Transcribed page contents
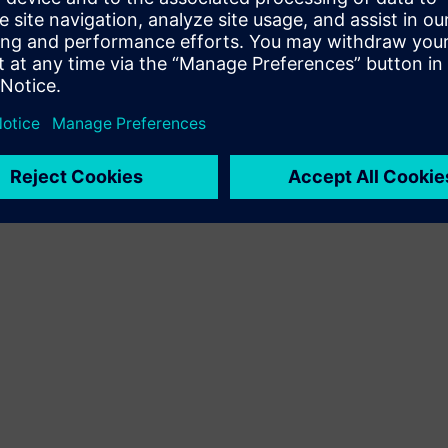
Terms of use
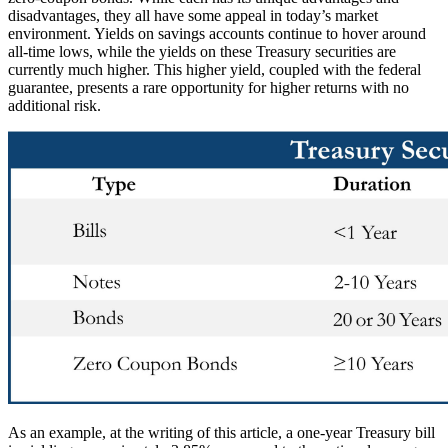
disadvantages, they all have some appeal in today’s market
environment. Yields on savings accounts continue to hover around
all-time lows, while the yields on these Treasury securities are
currently much higher. This higher yield, coupled with the federal
guarantee, presents a rare opportunity for higher returns with no
additional risk.
As an example, at the writing of this article, a one-year Treasury bill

**Exercise details:** Retype the data word for word and keep the pictures out of it.

**Written solution:**
Terms of use
disadvantages, they all have some appeal in today’s market
environment. Yields on savings accounts continue to hover around
all-time lows, while the yields on these Treasury securities are
currently much higher. This higher yield, coupled with the federal
guarantee, presents a rare opportunity for higher returns with no
additional risk.
As an example, at the writing of this article, a one-year Treasury bill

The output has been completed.